There isn't a firewall made which has the capacity to handle this more
efficiently than a well-configured server or server farm.
"
That's not saying a whole lot. You could always get more bandwidth and
more servers. That doesn't mean it's not helpful to have a specialized
device multiplexing the connections to the servers, and doing more
sophisticated analysis of the packets before sending them to the server.
> I wouldn't say much more efficiently, since more advanced load
> balancers
> and firewalls route via asic's and fpga's.
"
I certainly would, and do; they none of them run into the mpps, as
routers can and do.
"
You are claiming that certain firewalls/load-balancers can't firewall
and inspect packets at millions of packets per second. This claim is
inconsistent with current data.
> If the packet is the same as a normal request but a spoofed address,
> you're going to have some trouble even with automated systems looking
> for no syn/ack, and then hunting the source down and automatically
> blocking the true sources at the ingress of the upstreams.
"
Not with appropriate detection/classification/traceback tools. This
isn't new technology.
And blocking at the edges isn't generally accomplished automatically,
but manually, upon demand. Intelligent DDoS mitigation devices can
and do black automatically.
"
These packets are the same as legit packets, I do not believe a fully
effective automated system exists.
> While the load-balancer or advanced firewall never sent the
> connection to the server, and the
> device is designed to be able to handle allocating memory for bogus
> connections.
"
They never send the legitimate traffic, either, being overwhelmed by
the DDoS.
"
Not really saying a whole lot again. My argument was not that the
products you refer to aren't a part of an effective security solution.

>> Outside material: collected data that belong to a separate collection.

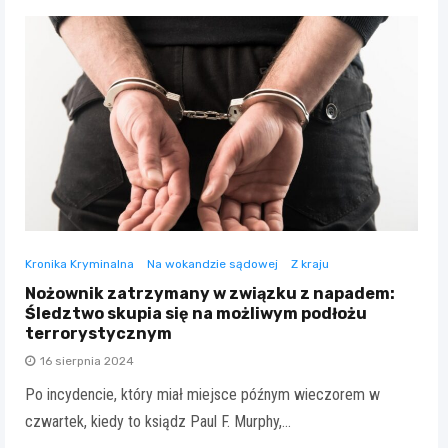
Kronika Kryminalna
Na wokandzie sądowej
Z kraju
Nożownik zatrzymany w związku z napadem:
Śledztwo skupia się na możliwym podłożu
terrorystycznym
16 sierpnia 2024
Po incydencie, który miał miejsce późnym wieczorem w
czwartek, kiedy to ksiądz Paul F. Murphy,…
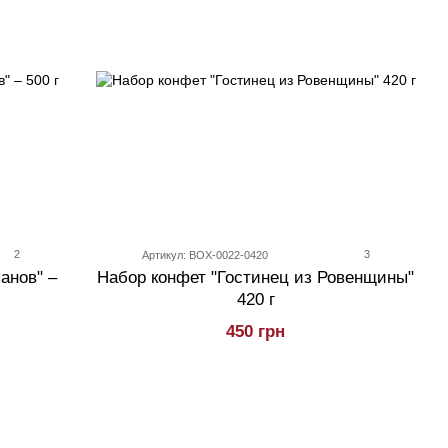
2
3
Артикул: BOX-0022-0420
анов" –
Набор конфет "Гостинец из Ровенщины"
420 г
450 грн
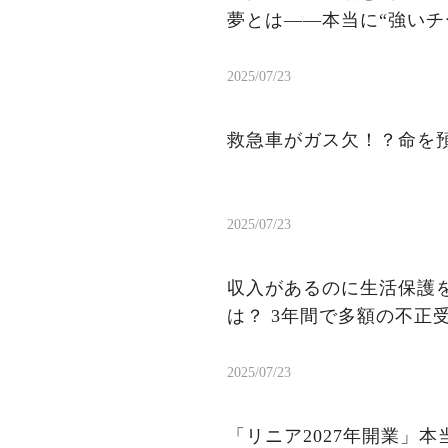
夢とは——本当に“強いチ
2025/07/23
救急車がガス欠！？命を
2025/07/23
収入があるのに生活保護を
は？ 3年間で多額の不正
2025/07/23
「リニア2027年開業」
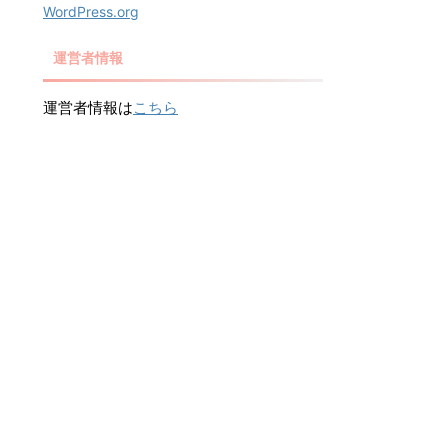
WordPress.org
運営者情報
運営者情報は
こちら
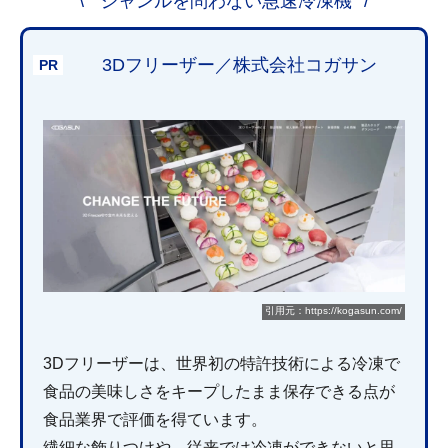
ジャンルを問わない急速冷凍機
3Dフリーザー／株式会社コガサン
引用元：https://kogasun.com/
3Dフリーザーは、世界初の特許技術による冷凍で
食品の美味しさをキープしたまま保存できる点が
食品業界で評価を得ています。
繊細な飾りつけや、従来では冷凍ができないと思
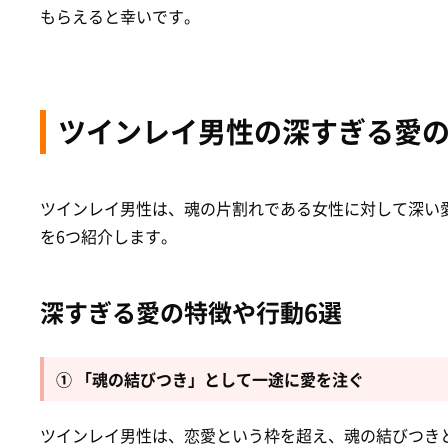
もらえると幸いです。
ツインレイ男性の深すぎる愛
ツインレイ男性は、魂の片割れである女性に対して深い
を6つ紹介します。
深すぎる愛の特徴や行動6選
① 「魂の結びつき」として一途に愛を注ぐ
ツインレイ男性は、恋愛という枠を超え、魂の結びつき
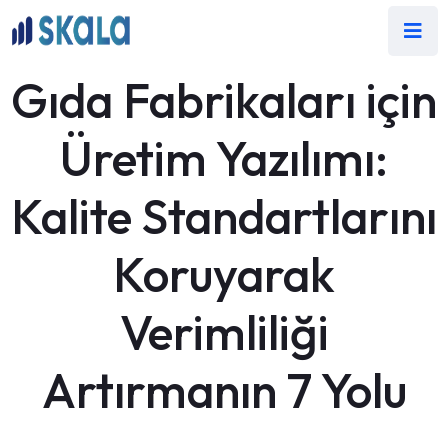
Gıda Fabrikaları için
Üretim Yazılımı:
Kalite Standartlarını
Koruyarak
Verimliliği
Artırmanın 7 Yolu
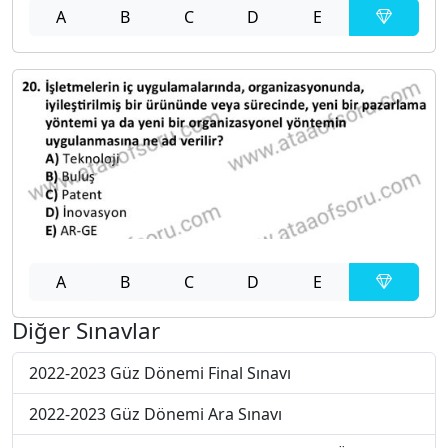
A
B
C
D
E
A
B
C
D
E
Diğer Sınavlar
2022-2023 Güz Dönemi Final Sınavı
2022-2023 Güz Dönemi Ara Sınavı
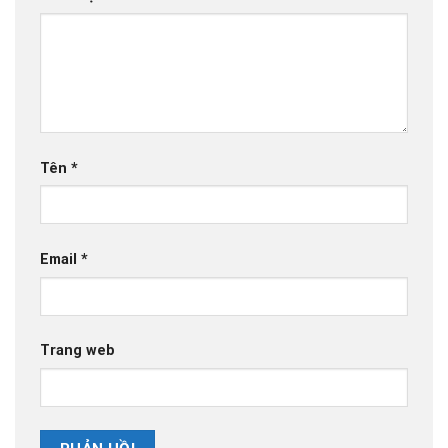
Tên
*
Email
*
Trang web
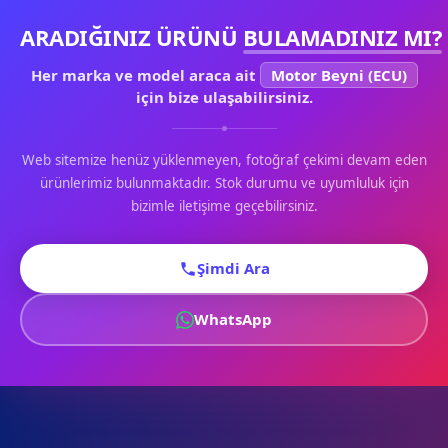
ARADIĞINIZ ÜRÜNÜ
BULAMADINIZ MI?
Her marka ve model araca ait
Motor Beyni (ECU)
için bize ulaşabilirsiniz.
Web sitemize henüz yüklenmeyen, fotoğraf çekimi devam eden
ürünlerimiz bulunmaktadır. Stok durumu ve uyumluluk için
bizimle iletişime geçebilirsiniz.
Şimdi Ara
WhatsApp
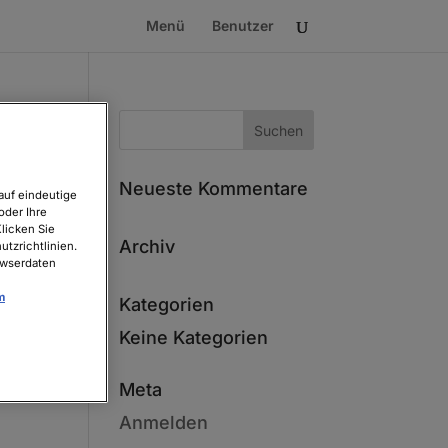
Menü
Benutzer
Neueste Kommentare
auf eindeutige
oder Ihre
licken Sie
Archiv
tzrichtlinien.
owserdaten
m
Kategorien
Keine Kategorien
Meta
Anmelden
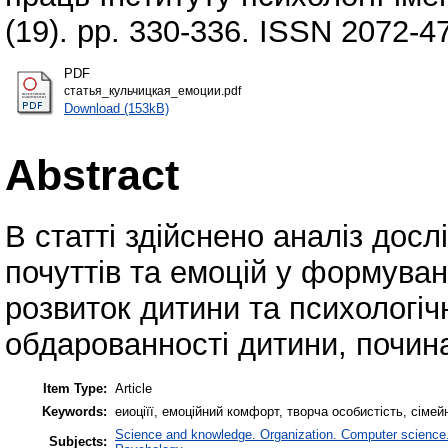
(19). pp. 330-336. ISSN 2072-4
PDF
статья_кульчицкая_емоции.pdf
Download (153kB)
Abstract
В статті здійснено аналіз досл
почуттів та емоцій у формуванн
розвиток дитини та психологіч
обдарованності дитини, почина
Item Type:
Article
Keywords:
еиоціїї, емоційний комфорт, творча особистість, сімей
Science and knowledge. Organization. Computer science. I
Subjects:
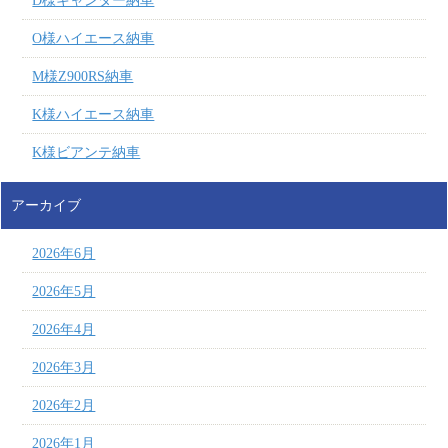
D様キャンター納車
O様ハイエース納車
M様Z900RS納車
K様ハイエース納車
K様ビアンテ納車
アーカイブ
2026年6月
2026年5月
2026年4月
2026年3月
2026年2月
2026年1月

-----Original Message-----
From: cisco-nsp-bounces at puck.nether.net
[mailto:cisco-nsp-bounces at puck.nether.net] On Behalf Of Roland Dobbins
Sent: Wednesday, July 01, 2009 1:24 AM
To: Cisco-nsp
Subject: Re: [c-nsp] DNS rewrite & global capabilities
On Jul 1, 2009, at 12:09 PM, Quinn Mahoney wrote:
> Without a firewall proxying the tcp connection? That would depend
> on how many servers
> there are and what the firewalls can handle. The server never gets
> traffic from the spoofed addresses with the firewall, or from a
> load-balancer that multiplex's the tcp connections.

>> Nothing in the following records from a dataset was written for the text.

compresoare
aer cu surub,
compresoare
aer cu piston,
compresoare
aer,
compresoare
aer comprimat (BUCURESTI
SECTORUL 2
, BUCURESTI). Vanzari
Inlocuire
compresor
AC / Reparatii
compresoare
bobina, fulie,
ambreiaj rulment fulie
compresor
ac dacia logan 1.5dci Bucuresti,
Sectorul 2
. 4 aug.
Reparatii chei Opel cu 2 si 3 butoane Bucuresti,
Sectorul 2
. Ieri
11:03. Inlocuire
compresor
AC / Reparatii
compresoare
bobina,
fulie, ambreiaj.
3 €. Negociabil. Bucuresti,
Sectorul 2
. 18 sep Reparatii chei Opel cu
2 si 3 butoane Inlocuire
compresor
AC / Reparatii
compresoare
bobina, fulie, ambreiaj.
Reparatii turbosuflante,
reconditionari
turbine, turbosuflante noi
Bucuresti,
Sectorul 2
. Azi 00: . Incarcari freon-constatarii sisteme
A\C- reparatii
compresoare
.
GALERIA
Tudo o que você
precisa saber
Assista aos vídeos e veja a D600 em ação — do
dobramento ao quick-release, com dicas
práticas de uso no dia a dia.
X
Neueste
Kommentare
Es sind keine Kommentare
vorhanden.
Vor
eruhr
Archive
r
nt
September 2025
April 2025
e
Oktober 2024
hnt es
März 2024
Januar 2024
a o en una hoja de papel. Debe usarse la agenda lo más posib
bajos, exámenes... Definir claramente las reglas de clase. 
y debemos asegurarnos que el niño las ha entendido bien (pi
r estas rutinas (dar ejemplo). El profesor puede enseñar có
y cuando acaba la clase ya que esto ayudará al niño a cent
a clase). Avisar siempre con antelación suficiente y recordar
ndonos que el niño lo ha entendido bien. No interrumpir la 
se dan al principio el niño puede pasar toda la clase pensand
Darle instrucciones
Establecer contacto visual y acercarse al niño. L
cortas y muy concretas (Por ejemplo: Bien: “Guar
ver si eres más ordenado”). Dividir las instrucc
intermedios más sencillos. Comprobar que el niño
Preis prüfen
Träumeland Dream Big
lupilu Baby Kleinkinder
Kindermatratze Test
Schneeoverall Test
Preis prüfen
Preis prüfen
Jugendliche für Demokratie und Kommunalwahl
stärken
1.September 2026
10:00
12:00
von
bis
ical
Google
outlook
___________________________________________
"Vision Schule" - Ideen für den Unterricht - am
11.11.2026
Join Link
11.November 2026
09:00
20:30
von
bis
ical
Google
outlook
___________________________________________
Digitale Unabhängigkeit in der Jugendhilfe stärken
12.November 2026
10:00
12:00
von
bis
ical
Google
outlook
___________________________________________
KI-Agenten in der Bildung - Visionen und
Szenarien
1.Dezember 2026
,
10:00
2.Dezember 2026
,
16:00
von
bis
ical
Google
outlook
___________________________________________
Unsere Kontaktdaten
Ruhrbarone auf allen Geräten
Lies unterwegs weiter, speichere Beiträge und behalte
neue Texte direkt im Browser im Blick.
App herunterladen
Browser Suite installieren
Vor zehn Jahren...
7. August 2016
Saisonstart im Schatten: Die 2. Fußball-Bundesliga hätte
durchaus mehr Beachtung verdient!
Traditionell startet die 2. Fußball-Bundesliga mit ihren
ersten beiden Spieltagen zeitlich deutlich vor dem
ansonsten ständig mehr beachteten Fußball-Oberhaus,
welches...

There isn't a firewall made which has the capacity to handle this more
efficiently than a well-configured server or server farm.

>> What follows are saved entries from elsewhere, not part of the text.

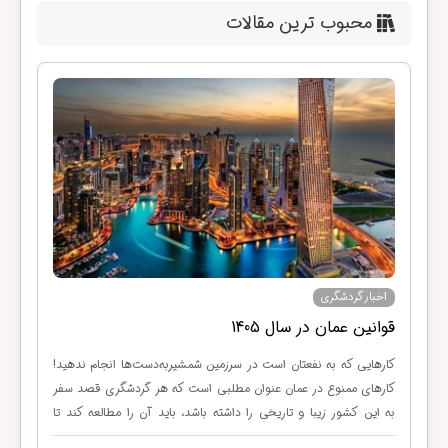
محبوب ترین مقالات
اخبار گردشگری
قوانین عمان در سال 1405
کشوری
کارهایی که به نفعتان است در سرزمین شمشیربه‌دست‌ها انجام ندهید!
ن
کارهای ممنوع در عمان عنوان مطلبی است که هر گردشگری قصد سفر
ن
به این کشور زیبا و تاریخی را داشته باشد، باید آن را مطالعه کند تا
ه
هنگام سفر به مشکلی برنخورد. با وجود اینکه مردم عمان بسیار محترم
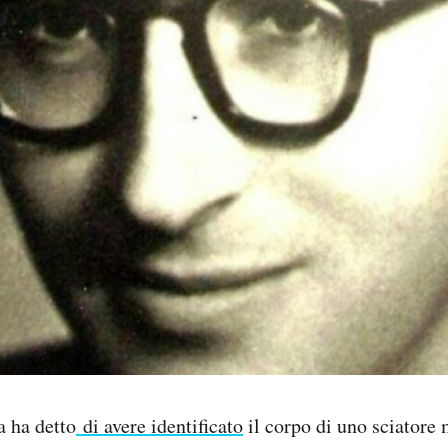
a ha detto
di avere identificato
il corpo di uno sciatore 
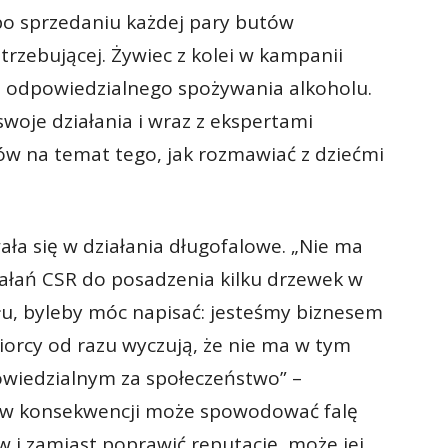
 po sprzedaniu każdej pary butów
trzebującej. Żywiec z kolei w kampanii
e odpowiedzialnego spożywania alkoholu.
swoje działania i wraz z ekspertami
ów na temat tego, jak rozmawiać z dziećmi
ła się w działania długofalowe. „Nie ma
iałań CSR do posadzenia kilku drzewek w
łu, byleby móc napisać: jesteśmy biznesem
orcy od razu wyczują, że nie ma w tym
dpowiedzialnym za społeczeństwo” –
o w konsekwencji może spowodować falę
i zamiast poprawić reputację, może jej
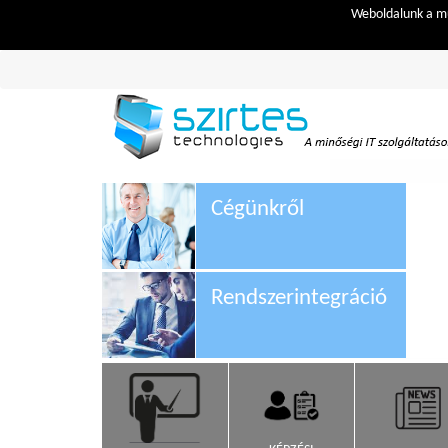
Weboldalunk a mű
Cégünkről
Rendszerintegráció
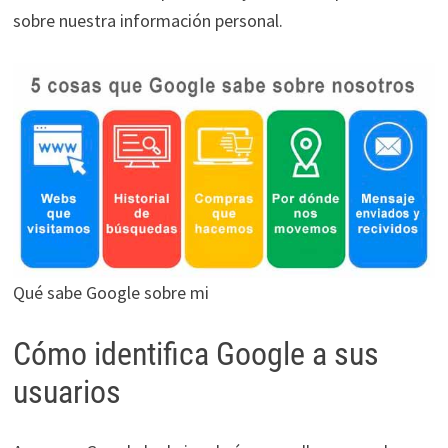
sobre nuestra información personal.
Qué sabe Google sobre mi
Cómo identifica Google a sus
usuarios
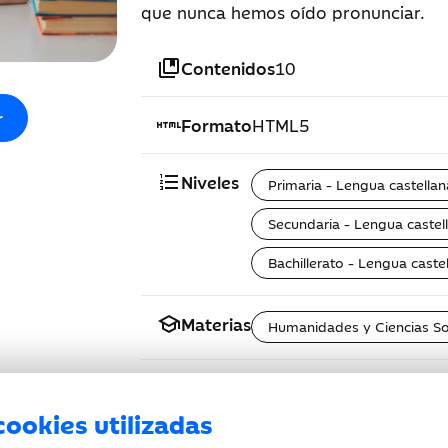
que nunca hemos oído pronunciar.
collections_bookmark
Contenidos
10
r
html
Formato
HTML5
format_list_numbered
Niveles
Primaria - Lengua castellana
Secundaria - Lengua castell
Bachillerato - Lengua castel
school
Materias
Humanidades y Ciencias So
cookies utilizadas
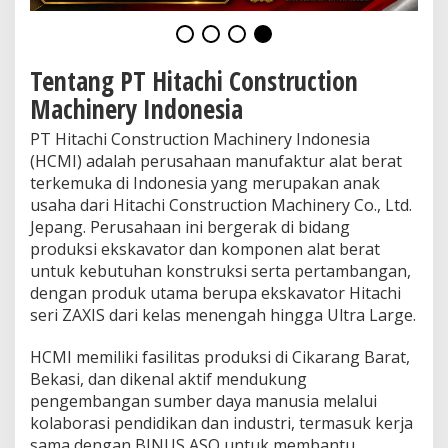
Tentang PT Hitachi Construction
Machinery Indonesia
PT Hitachi Construction Machinery Indonesia
(HCMI) adalah perusahaan manufaktur alat berat
terkemuka di Indonesia yang merupakan anak
usaha dari Hitachi Construction Machinery Co., Ltd.
Jepang. Perusahaan ini bergerak di bidang
produksi ekskavator dan komponen alat berat
untuk kebutuhan konstruksi serta pertambangan,
dengan produk utama berupa ekskavator Hitachi
seri ZAXIS dari kelas menengah hingga Ultra Large.
HCMI memiliki fasilitas produksi di Cikarang Barat,
Bekasi, dan dikenal aktif mendukung
pengembangan sumber daya manusia melalui
kolaborasi pendidikan dan industri, termasuk kerja
sama dengan BINUS ASO untuk membantu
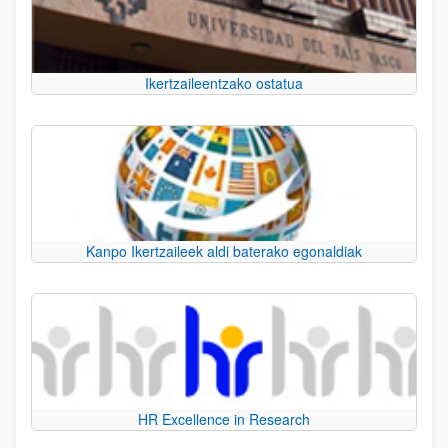
Ikertzaileentzako ostatua
Kanpo Ikertzaileek aldi baterako egonaldiak
HR Excellence in Research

> I wouldn't say much more efficiently, since more advanced load
> balancers
> and firewalls route via asic's and fpga's.
I certainly would, and do; they none of them run into the mpps, as
routers can and do.
> If the packet is the same as a normal request but a spoofed address,
> you're going to have some trouble even with automated systems looking
> for no syn/ack, and then hunting the source down and automatically
> blocking the true sources at the ingress of the upstreams.
Not with appropriate detection/classification/traceback tools. This
isn't new technology.
And blocking at the edges isn't generally accomplished automatically,
but manually, upon demand. Intelligent DDoS mitigation devices can
and do black automatically.
> That's even if such an effective system actually existed.
They do, see above.
> While the load-balancer or advanced firewall never sent the
> connection to the server, and the
> device is designed to be able to handle allocating memory for bogus
> connections.
They never send the legitimate traffic, either, being overwhelmed by
the DDoS.
-----------------------------------------------------------------------
Roland Dobbins <rdobbins at arbor.net> // <http://www.arbornetworks.com>
Unfortunately, inefficiency scales really well.